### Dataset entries
--------------------

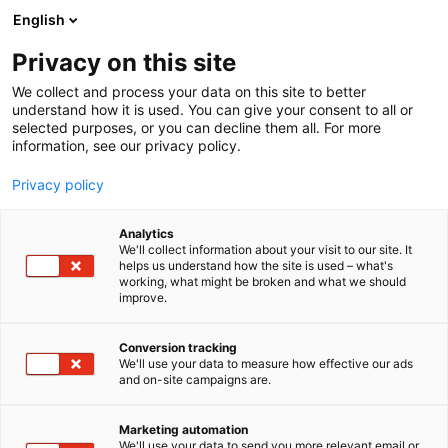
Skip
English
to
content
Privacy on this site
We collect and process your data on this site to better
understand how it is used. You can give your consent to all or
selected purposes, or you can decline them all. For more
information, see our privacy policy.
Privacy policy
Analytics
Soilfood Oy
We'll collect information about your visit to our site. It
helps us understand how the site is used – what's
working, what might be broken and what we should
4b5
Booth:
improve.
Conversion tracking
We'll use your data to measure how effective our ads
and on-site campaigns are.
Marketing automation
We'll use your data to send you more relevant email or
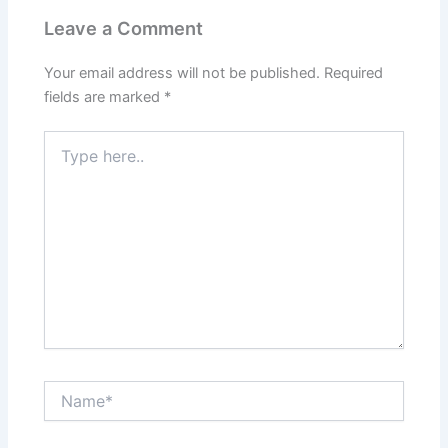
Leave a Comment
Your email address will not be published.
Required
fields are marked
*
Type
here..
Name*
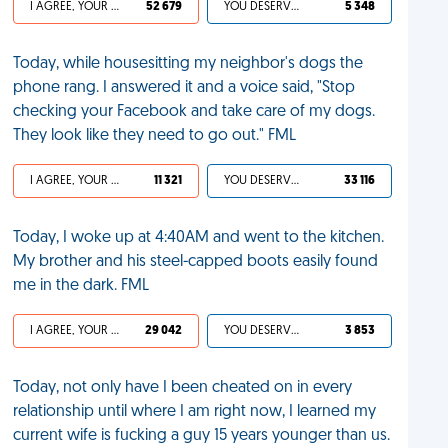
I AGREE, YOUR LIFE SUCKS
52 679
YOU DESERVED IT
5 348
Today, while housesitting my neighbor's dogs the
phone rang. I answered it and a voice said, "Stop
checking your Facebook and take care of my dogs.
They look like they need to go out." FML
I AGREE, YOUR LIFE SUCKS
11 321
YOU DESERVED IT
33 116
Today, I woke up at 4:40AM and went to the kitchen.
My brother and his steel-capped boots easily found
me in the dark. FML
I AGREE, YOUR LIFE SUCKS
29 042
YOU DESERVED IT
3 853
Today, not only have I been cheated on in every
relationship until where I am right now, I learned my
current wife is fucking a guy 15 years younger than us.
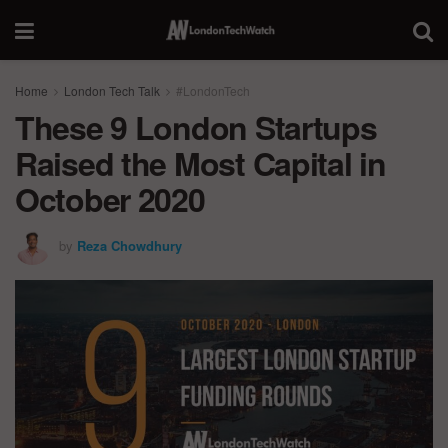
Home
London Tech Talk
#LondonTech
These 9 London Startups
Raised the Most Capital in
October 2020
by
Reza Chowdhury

--------------------

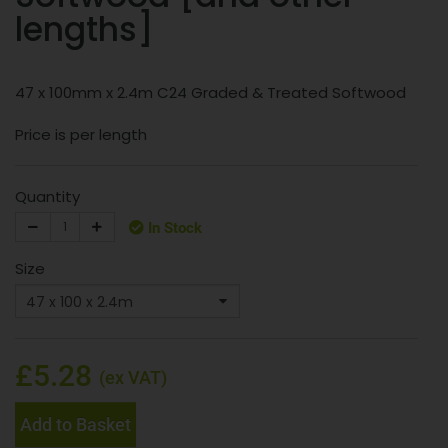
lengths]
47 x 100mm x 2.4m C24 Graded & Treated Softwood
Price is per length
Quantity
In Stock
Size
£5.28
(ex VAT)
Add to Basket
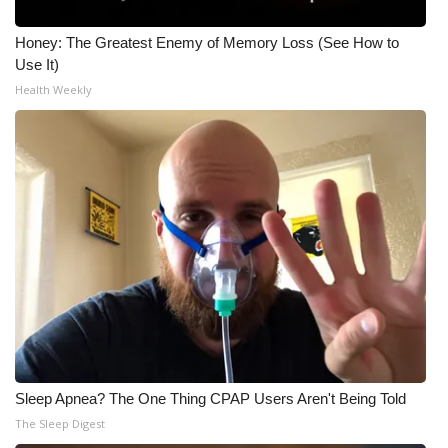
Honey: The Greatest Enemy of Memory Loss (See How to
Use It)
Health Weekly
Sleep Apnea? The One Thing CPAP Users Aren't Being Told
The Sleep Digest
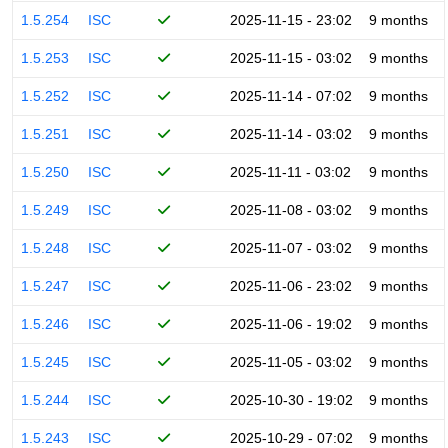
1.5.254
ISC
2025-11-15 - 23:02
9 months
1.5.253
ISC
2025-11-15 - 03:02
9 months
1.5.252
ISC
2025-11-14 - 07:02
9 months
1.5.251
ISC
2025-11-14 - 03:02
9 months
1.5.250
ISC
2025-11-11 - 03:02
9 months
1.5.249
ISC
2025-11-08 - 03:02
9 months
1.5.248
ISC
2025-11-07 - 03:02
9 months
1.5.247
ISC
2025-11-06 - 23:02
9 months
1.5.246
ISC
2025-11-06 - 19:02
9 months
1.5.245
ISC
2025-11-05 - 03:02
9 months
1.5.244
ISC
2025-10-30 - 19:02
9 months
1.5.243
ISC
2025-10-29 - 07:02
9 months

--------------------

### Your instructions
Copy every line of the records above that contains "this".

### Output of the task
Privacy on this site
We collect and process your data on this site to better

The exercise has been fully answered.